Stored data entries
****************

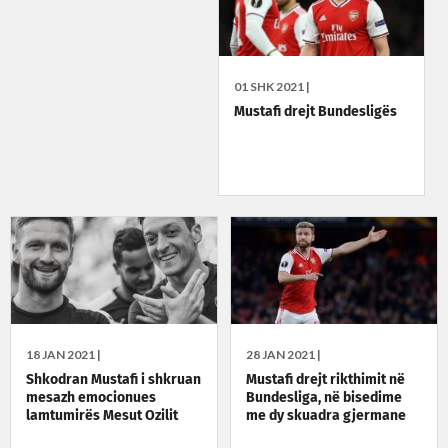
01 SHK 2021 |
Mustafi drejt Bundesligës
18 JAN 2021 |
28 JAN 2021 |
Shkodran Mustafi i shkruan
Mustafi drejt rikthimit në
mesazh emocionues
Bundesliga, në bisedime
lamtumirës Mesut Ozilit
me dy skuadra gjermane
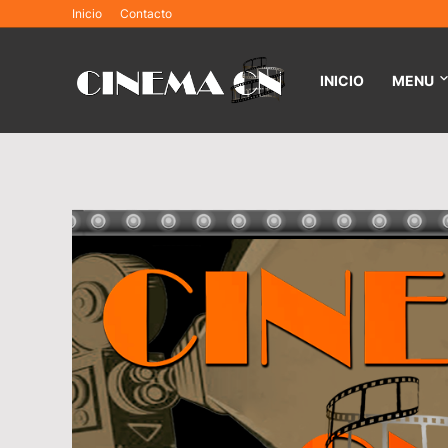
Inicio
Contacto
INICIO
MENU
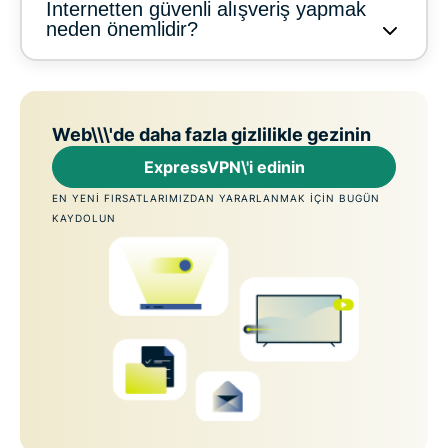
İnternetten güvenli alışveriş yapmak
neden önemlidir?
Web\\\'de daha fazla gizlilikle gezinin
ExpressVPN\'i edinin
EN YENI FIRSATLARIMIZDAN YARARLANMAK IÇIN BUGÜN
KAYDOLUN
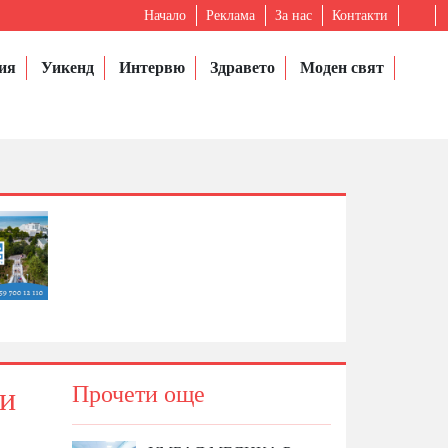
Начало
Реклама
За нас
Контакти
ия
Уикенд
Интервю
Здравето
Моден свят
 и
Прочети още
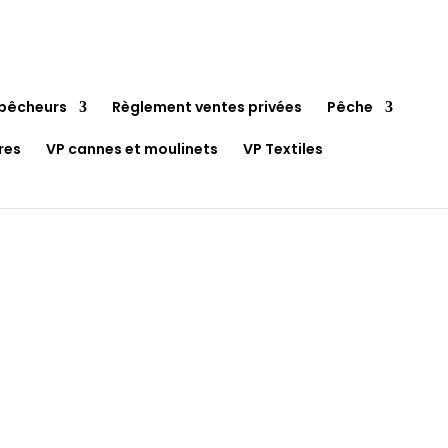
pêcheurs
Règlement ventes privées
Pêche
res
VP cannes et moulinets
VP Textiles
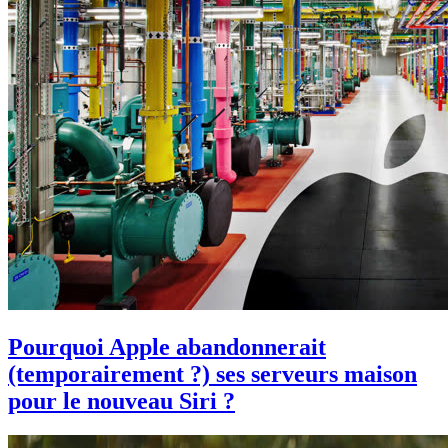
Pourquoi Apple abandonnerait
(temporairement ?) ses serveurs maison
pour le nouveau Siri ?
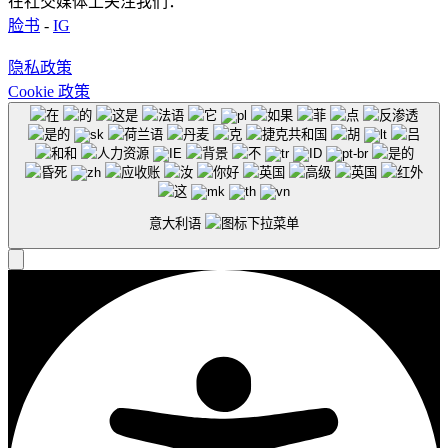
在社交媒体上关注我们：
脸书
-
IG
隐私政策
Cookie 政策
意大利语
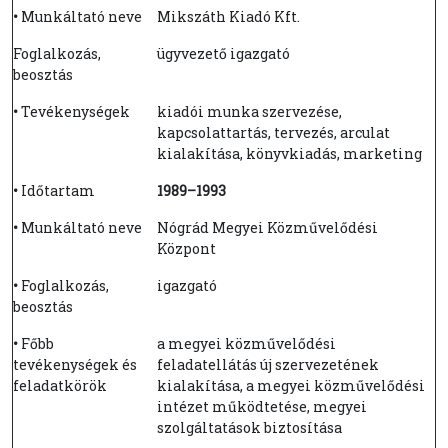
•
Munkáltató neve
Mikszáth Kiadó Kft.
Foglalkozás,
ügyvezető igazgató
beosztás
•
Tevékenységek
kiadói munka szervezése,
kapcsolattartás, tervezés, arculat
kialakítása, könyvkiadás, marketing
•
Időtartam
1989–1993
•
Munkáltató neve
Nógrád Megyei Közművelődési
Központ
•
Foglalkozás,
igazgató
beosztás
•
Főbb
a megyei közművelődési
tevékenységek és
feladatellátás új szervezetének
feladatkörök
kialakítása, a megyei közművelődési
intézet működtetése, megyei
szolgáltatások biztosítása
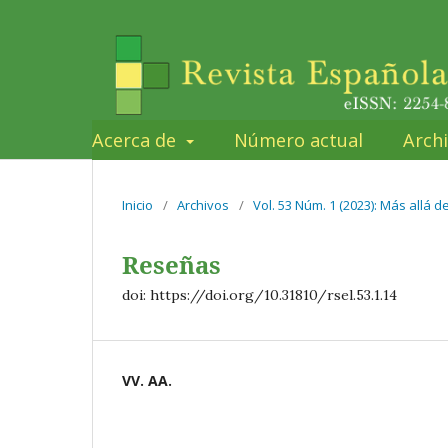
Acerca de
Número actual
Arch
Inicio
/
Archivos
/
Vol. 53 Núm. 1 (2023): Más allá d
Reseñas
doi: https://doi.org/10.31810/rsel.53.1.14
VV. AA.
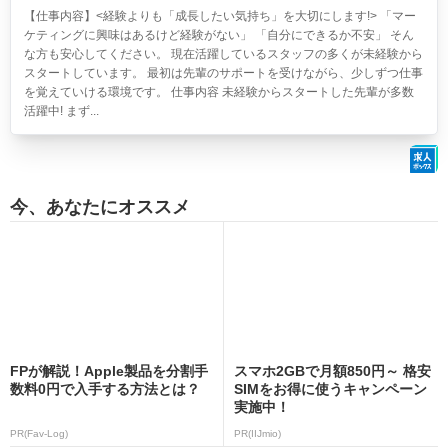
【仕事内容】<経験よりも「成長したい気持ち」を大切にします!> 「マー
ケティングに興味はあるけど経験がない」 「自分にできるか不安」 そん
な方も安心してください。 現在活躍しているスタッフの多くが未経験から
スタートしています。 最初は先輩のサポートを受けながら、少しずつ仕事
を覚えていける環境です。 仕事内容 未経験からスタートした先輩が多数
活躍中! まず...
今、あなたにオススメ
FPが解説！Apple製品を分割手
スマホ2GBで月額850円～ 格安
数料0円で入手する方法とは？
SIMをお得に使うキャンペーン
実施中！
PR(Fav-Log)
PR(IIJmio)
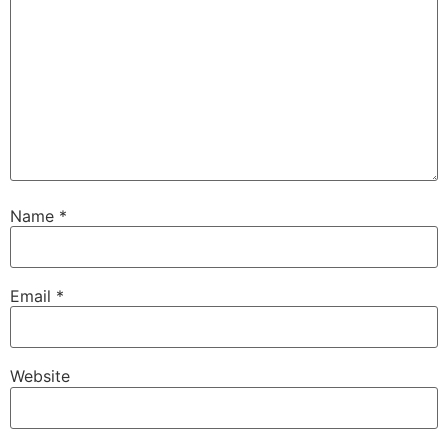
Name
*
Email
*
Website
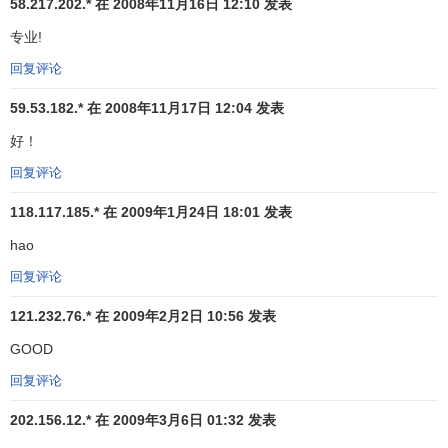
58.217.202.* 在 2008年11月16日 12:10 发表
己的产品。在
国际金融
和货币领域，整个全球金融体系和制
专业!
度也有利于金融大国。
回复评论
[2]
亚洲金融危机的发展阶段
59.53.182.* 在 2008年11月17日 12:04 发表
好！
1997年6月，一场
金融危机
在亚洲爆发，这场危机的发
展过程十分复杂。到1998年年底，大体上可以分为三个阶
回复评论
段：1997年6月至12月；1998年1月至1998年7月；1998年7
118.117.185.* 在 2009年1月24日 18:01 发表
月到年底。
hao
第一阶段：1997年7月2日，泰国宣布放弃
固定汇率制
，
回复评论
实行
浮动汇率制
，引发了一场遍及东南亚的金融风暴。当
天，泰铢兑换美元的
汇率
下降了17%，
外汇
及其他金融市场
121.232.76.* 在 2009年2月2日 10:56 发表
一片混乱。在泰铢波动的影响下，
菲律宾比索
、
印度尼西亚
GOOD
盾
、
马来西亚林吉特
相继成为国际炒家的攻击对象。8月，马
回复评论
来西亚放弃保卫林吉特的努力。一向坚挺的
新加坡元
也受到
冲击。印尼虽是受“传染”最晚的国家，但受到的冲击最为严
202.156.12.* 在 2009年3月6日 01:32 发表
重。10月下旬，国际炒家移师
国际金融中心
香港，矛头直指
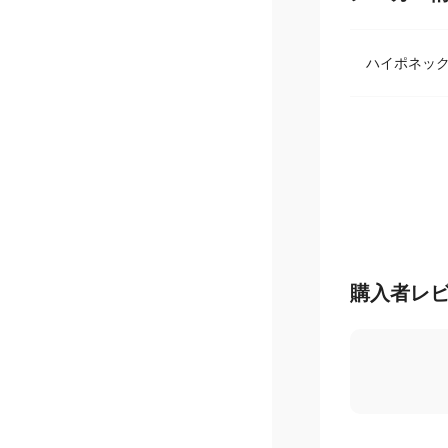
メーカー
ハイポネッ
購入者レ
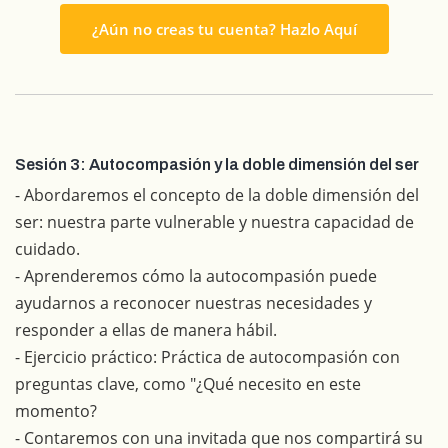
¿Aún no creas tu cuenta? Hazlo Aquí
Sesión 3: Autocompasión y la doble dimensión del ser
- Abordaremos el concepto de la doble dimensión del
ser: nuestra parte vulnerable y nuestra capacidad de
cuidado.
- Aprenderemos cómo la autocompasión puede
ayudarnos a reconocer nuestras necesidades y
responder a ellas de manera hábil.
- Ejercicio práctico: Práctica de autocompasión con
preguntas clave, como "¿Qué necesito en este
momento?
- Contaremos con una invitada que nos compartirá su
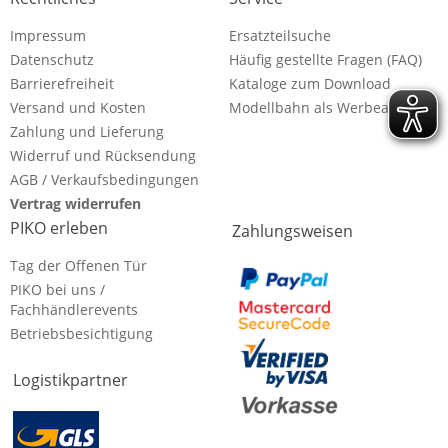
Impressum
Ersatzteilsuche
Datenschutz
Häufig gestellte Fragen (FAQ)
Barrierefreiheit
Kataloge zum Download
Versand und Kosten
Modellbahn als Werbeartikel
Zahlung und Lieferung
Widerruf und Rücksendung
AGB / Verkaufsbedingungen
Vertrag widerrufen
PIKO erleben
Zahlungsweisen
Tag der Offenen Tür
PIKO bei uns /
Fachhändlerevents
Betriebsbesichtigung
Logistikpartner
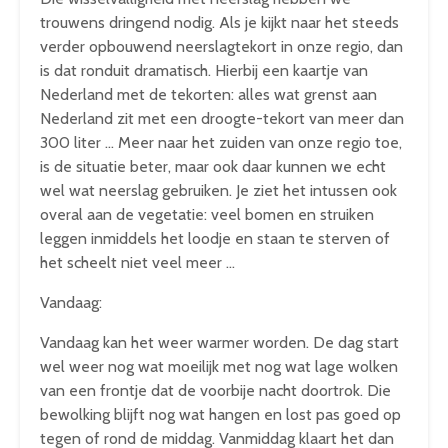
trouwens dringend nodig. Als je kijkt naar het steeds
verder opbouwend neerslagtekort in onze regio, dan
is dat ronduit dramatisch. Hierbij een kaartje van
Nederland met de tekorten: alles wat grenst aan
Nederland zit met een droogte-tekort van meer dan
300 liter … Meer naar het zuiden van onze regio toe,
is de situatie beter, maar ook daar kunnen we echt
wel wat neerslag gebruiken. Je ziet het intussen ook
overal aan de vegetatie: veel bomen en struiken
leggen inmiddels het loodje en staan te sterven of
het scheelt niet veel meer …
Vandaag:
Vandaag kan het weer warmer worden. De dag start
wel weer nog wat moeilijk met nog wat lage wolken
van een frontje dat de voorbije nacht doortrok. Die
bewolking blijft nog wat hangen en lost pas goed op
tegen of rond de middag. Vanmiddag klaart het dan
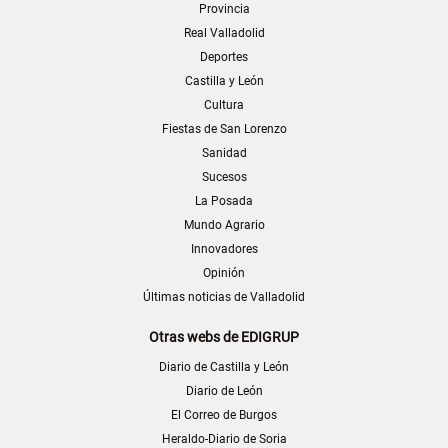
Provincia
Real Valladolid
Deportes
Castilla y León
Cultura
Fiestas de San Lorenzo
Sanidad
Sucesos
La Posada
Mundo Agrario
Innovadores
Opinión
Últimas noticias de Valladolid
Otras webs de EDIGRUP
Diario de Castilla y León
Diario de León
El Correo de Burgos
Heraldo-Diario de Soria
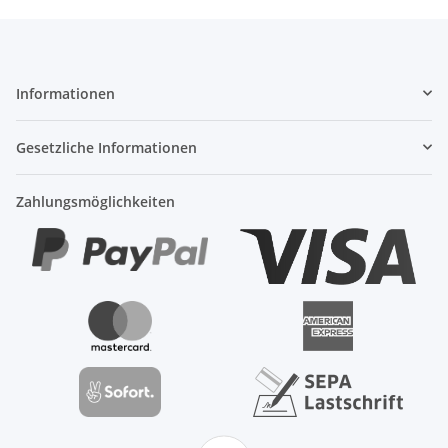
Informationen
Gesetzliche Informationen
Zahlungsmöglichkeiten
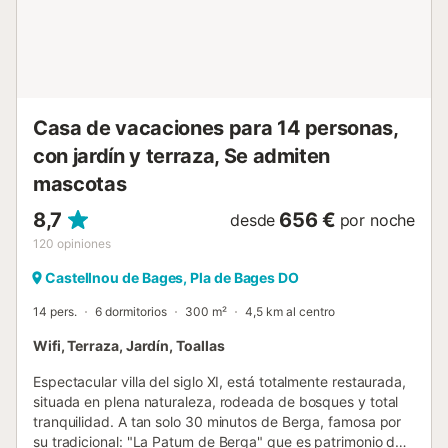
por la noche. Este establecimiento cuenta con un cómodo
sistema de auto check-in. La propiedad dispone de
paneles solares y se proporciona toda la ropa de cama,
toallas de baño por persona y productos de limpieza....
Casa de vacaciones para 14 personas,
con jardín y terraza, Se admiten
mascotas
8,7
656 €
desde
por noche
120
opiniones
Castellnou de Bages, Pla de Bages DO
14 pers.
6 dormitorios
300 m²
4,5 km al centro
Wifi, Terraza, Jardín, Toallas
Espectacular villa del siglo XI, está totalmente restaurada,
situada en plena naturaleza, rodeada de bosques y total
tranquilidad. A tan solo 30 minutos de Berga, famosa por
su tradicional: "La Patum de Berga" que es patrimonio de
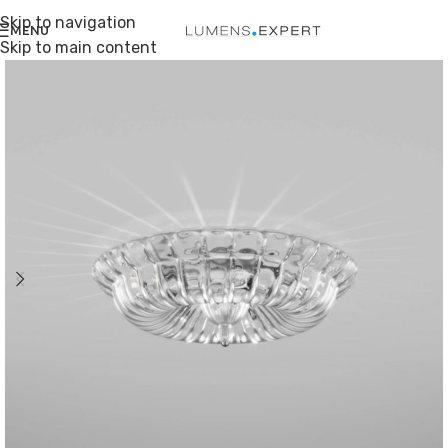
Skip to navigation
MENU
Skip to main content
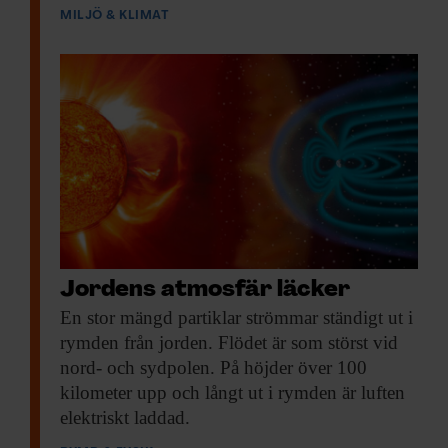
MILJÖ & KLIMAT
Jordens atmosfär läcker
En stor mängd
partiklar strömmar ständigt ut i
rymden från jorden. Flödet är som störst vid
nord- och sydpolen. På höjder över 100
kilometer upp och långt ut i rymden är luften
elektriskt laddad.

****************

* WHAT IS NEEDED: Gather each line in the data that holds the string "León".

* SOLUTION TO THE EXERCISE:
Castilla y León
Diario de Castilla y León
Diario de León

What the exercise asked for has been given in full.